I’m going to go to the gym and then to eat a Doritos Loco Taco, because I like to keep my body guessing whether or not I hate it.
[Concert]
Singer: ARE YOU ALL ENJOYING IT?!!Everyone: YEAAAHHHHH!!!!
Me: ᶦᵗ’ˢ ᵛᵉʳʸ ˡᵒᵘᵈ
It’s amazing that every single kid on the planet is cunning enough to know that “I’m thirsty” has the best odds of delaying sleep. Think about it–between dinner & bath water they’ve had PLENTY to drink. Over time they’ve played every card & independently found the ace of spades.
I don’t like the idea of bacteria in my yogurt so I mix it with hand sanitizer. It cuts down on the taste, but I sleep better at night.

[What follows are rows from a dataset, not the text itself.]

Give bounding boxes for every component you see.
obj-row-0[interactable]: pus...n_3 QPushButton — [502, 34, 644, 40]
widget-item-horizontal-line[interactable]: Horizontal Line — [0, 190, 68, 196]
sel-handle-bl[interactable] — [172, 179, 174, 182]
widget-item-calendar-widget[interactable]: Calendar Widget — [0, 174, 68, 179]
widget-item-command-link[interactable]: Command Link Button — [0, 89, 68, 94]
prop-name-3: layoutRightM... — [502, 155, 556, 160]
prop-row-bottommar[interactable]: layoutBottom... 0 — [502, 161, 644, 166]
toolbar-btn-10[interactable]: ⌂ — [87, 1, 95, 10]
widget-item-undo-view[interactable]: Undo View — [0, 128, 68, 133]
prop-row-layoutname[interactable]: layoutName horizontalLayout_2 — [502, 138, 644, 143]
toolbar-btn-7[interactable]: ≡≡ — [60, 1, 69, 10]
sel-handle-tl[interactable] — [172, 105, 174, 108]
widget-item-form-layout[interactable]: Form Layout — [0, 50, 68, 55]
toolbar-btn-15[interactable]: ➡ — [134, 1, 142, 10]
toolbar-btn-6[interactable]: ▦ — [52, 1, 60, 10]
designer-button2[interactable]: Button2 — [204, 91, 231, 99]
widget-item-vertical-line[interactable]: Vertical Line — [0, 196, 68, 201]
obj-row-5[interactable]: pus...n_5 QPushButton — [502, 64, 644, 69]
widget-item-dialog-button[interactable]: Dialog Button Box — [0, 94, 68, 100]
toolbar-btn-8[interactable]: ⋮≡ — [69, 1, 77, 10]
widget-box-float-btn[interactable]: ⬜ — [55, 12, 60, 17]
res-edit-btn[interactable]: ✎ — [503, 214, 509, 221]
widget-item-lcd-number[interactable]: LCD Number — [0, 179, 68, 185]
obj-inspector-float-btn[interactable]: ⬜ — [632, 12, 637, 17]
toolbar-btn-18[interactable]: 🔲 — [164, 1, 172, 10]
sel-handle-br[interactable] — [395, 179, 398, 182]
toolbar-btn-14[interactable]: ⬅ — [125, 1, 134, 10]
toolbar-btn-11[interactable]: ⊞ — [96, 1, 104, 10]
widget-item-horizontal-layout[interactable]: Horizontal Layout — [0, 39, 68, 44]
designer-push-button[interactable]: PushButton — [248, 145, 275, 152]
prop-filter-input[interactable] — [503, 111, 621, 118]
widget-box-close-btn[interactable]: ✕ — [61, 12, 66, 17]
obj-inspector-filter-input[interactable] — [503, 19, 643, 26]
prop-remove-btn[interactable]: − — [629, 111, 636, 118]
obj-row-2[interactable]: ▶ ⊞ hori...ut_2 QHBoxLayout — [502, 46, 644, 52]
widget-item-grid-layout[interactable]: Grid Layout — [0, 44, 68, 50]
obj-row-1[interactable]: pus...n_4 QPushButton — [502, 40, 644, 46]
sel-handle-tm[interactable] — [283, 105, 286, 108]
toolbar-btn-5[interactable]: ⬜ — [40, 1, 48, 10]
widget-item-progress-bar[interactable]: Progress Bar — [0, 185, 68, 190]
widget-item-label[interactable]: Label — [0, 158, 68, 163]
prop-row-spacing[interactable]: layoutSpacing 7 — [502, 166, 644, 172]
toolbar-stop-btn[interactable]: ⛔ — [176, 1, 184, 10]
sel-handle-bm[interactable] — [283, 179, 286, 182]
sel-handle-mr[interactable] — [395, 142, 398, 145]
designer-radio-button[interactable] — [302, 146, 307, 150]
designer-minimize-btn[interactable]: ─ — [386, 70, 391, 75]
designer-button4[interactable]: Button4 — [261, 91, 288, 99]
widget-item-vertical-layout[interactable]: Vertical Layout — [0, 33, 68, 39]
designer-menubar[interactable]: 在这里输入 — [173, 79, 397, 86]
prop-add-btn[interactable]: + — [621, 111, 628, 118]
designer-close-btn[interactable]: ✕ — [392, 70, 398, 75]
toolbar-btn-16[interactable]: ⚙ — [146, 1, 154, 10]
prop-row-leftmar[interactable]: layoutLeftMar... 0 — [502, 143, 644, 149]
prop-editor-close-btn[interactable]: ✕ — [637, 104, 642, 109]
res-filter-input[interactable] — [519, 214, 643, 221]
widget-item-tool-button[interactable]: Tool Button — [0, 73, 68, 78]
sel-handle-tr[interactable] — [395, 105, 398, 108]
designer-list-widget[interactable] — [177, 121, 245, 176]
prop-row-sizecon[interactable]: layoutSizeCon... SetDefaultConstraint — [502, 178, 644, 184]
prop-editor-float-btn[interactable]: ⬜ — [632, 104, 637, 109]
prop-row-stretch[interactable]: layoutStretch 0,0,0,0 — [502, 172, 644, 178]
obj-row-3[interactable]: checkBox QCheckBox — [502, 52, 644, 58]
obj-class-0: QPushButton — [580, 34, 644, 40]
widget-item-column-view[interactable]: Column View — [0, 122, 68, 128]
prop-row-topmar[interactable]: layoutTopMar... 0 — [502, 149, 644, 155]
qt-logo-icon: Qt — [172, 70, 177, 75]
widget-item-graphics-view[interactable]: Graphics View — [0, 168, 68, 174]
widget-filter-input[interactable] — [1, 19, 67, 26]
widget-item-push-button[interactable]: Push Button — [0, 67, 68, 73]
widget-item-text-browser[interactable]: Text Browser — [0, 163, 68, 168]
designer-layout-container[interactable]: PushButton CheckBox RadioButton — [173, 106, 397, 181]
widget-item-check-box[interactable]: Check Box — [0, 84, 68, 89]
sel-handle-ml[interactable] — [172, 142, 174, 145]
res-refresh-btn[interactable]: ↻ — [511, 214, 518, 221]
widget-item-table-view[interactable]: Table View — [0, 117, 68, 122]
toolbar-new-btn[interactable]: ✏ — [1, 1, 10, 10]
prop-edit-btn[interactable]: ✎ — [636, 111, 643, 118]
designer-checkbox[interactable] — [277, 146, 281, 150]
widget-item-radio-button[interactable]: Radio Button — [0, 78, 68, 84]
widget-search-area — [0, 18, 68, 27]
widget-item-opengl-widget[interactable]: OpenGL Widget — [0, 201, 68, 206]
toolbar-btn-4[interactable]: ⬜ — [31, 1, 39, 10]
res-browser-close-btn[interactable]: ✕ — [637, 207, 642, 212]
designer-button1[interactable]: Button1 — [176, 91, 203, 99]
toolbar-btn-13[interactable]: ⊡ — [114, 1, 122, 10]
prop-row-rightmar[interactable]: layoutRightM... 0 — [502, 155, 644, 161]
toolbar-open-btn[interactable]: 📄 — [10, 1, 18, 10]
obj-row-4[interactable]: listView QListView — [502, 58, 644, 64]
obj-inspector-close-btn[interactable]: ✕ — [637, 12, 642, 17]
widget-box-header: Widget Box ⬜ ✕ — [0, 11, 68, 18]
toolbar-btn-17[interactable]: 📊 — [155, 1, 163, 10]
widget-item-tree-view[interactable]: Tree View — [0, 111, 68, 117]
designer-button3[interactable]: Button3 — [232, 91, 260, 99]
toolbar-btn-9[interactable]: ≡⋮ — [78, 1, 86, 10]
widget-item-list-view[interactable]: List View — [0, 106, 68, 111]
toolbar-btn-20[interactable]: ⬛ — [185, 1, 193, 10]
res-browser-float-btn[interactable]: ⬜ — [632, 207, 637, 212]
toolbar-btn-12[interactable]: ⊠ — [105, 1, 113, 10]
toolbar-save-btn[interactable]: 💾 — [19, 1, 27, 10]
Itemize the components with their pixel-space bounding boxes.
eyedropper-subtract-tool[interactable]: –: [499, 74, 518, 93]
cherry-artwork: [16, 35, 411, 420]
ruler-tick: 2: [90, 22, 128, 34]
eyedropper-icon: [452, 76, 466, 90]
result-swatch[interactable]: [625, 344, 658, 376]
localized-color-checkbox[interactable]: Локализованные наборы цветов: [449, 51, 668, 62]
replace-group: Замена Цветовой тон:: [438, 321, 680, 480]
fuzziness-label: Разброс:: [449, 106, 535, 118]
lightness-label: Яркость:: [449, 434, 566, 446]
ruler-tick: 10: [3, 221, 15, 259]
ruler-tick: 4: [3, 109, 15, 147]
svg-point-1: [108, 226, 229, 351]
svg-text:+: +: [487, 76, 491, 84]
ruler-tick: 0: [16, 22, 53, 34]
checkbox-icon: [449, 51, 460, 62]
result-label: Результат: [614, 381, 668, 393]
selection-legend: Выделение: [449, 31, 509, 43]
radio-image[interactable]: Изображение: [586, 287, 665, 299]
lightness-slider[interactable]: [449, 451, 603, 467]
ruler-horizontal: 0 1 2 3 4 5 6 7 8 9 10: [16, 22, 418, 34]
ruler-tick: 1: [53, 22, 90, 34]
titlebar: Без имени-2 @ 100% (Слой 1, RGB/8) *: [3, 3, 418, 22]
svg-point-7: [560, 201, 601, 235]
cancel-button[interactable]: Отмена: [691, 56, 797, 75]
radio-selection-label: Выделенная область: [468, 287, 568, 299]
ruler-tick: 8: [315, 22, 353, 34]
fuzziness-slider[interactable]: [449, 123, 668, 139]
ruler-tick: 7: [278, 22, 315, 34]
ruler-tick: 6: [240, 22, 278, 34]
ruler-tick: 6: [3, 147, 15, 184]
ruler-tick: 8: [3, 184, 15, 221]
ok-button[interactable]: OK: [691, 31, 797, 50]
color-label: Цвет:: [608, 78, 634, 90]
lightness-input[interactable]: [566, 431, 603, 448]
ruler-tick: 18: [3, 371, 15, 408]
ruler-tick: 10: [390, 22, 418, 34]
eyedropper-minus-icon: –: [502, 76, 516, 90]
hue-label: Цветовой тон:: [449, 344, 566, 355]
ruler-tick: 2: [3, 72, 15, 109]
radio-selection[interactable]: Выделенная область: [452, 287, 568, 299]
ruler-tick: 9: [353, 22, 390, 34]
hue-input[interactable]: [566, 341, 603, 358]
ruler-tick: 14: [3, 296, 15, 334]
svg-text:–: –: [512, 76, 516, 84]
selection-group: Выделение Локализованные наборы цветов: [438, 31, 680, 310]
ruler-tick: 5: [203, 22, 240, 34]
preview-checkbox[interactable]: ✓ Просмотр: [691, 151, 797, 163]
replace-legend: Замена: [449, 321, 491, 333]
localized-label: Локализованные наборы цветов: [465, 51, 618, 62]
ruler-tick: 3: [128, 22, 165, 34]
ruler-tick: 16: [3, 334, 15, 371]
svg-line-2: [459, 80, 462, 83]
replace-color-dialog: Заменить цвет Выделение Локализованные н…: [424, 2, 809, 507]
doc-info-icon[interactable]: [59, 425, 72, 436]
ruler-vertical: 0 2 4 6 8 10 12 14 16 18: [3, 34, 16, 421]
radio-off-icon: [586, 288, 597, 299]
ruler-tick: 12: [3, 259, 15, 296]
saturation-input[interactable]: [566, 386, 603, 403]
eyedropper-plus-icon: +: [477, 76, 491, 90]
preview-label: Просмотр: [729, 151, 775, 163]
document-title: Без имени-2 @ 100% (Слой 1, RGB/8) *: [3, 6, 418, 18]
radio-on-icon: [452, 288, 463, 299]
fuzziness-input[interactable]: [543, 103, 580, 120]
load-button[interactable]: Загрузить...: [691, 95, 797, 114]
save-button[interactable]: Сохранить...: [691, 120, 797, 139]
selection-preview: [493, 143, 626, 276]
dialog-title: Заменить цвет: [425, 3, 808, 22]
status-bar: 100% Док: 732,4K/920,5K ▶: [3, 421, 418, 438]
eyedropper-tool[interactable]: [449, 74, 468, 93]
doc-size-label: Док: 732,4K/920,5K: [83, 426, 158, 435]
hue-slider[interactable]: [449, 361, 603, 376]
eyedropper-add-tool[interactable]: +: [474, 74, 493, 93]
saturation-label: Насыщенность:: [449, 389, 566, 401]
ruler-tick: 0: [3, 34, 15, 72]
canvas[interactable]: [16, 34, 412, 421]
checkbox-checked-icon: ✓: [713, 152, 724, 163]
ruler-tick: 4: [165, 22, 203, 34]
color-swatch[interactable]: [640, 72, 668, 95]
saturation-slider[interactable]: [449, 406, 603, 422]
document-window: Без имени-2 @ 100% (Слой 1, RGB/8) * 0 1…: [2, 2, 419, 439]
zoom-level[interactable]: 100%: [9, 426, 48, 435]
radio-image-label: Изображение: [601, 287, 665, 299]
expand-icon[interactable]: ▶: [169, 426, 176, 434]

Me at age 5 “I wish I had a $1”
Me at age 10 “I wish I had $100”
Me at age 17 “I wish I had $1,000,000”
Me at age 26 “I wish I had $1”
A “beyond burger” implies the existence of a “bed burger ” and a “bath burger”
Him: you seem disappointed
Me: i just thought we were staying at a sweet
Him: this is a suite
Me: *licking the wall again* these are not gingerbread Patrick!
Q: What’s worse than finding a horse’s head on your pillow? A: Realising the horse is alive and well and how much did I drink last night?!
“Behold, a 3 headed cat” “um, its just 3 cats taped together” “Behold, a 12 legg…*tape rips, one cat runs away*..errr 8 legged cat.”
batman: I protect the innocent, the helpless, the people with no one left to save them
alfred: right
batman: also need you to make another costume, I adopted an angsty orphan and wanna send him to fight an insane clown
things are looking up for me, a very eccentric russian guy and his wife who claim to be artists and live in the house they’re building by the lake just invited me to their very weird sounding housewarming party
[on the playground]
mom: go play with that little boy honey, he’s got a race car
3-year-old shania twain: mommy that don’t impwessa me much
My ex girlfriend has a tattoo of a shell on her inner thigh. If you put your ear to it you can smell the ocean.
ask your insurance company if you’re healthy enough to see a doctor
bears
Establish dominance over your grandma by giving her a crisp $5 bill on her birthday.
NRA member: I’ve got guns. I’m in charge.
Me: That’s nice. I’ve got bubonic plague – “cough, cough” – now you do, too.
I win.
Friend: If you love cheeseburgers so much, why don’t you marry one?!